The listing is to be returned word for word, without its images.
── DATA IN THIS EXERCISE
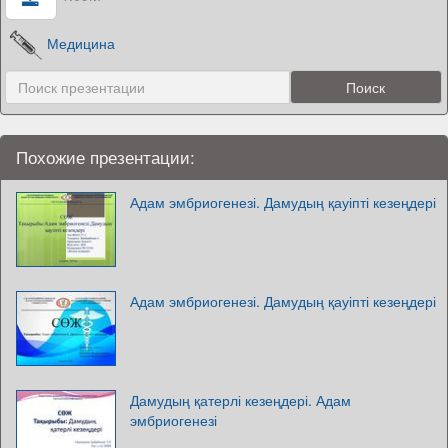
Медицина
Похожие презентации:
Адам эмбриогенезі. Дамудың қауіпті кезеңдері
Адам эмбриогенезі. Дамудың қауіпті кезеңдері
Дамудың қатерлі кезеңдері. Адам
эмбриогенезі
────
#### TASK RESPONSE:
Медицина
Похожие презентации:
Адам эмбриогенезі. Дамудың қауіпті кезеңдері
Адам эмбриогенезі. Дамудың қауіпті кезеңдері
Дамудың қатерлі кезеңдері. Адам
эмбриогенезі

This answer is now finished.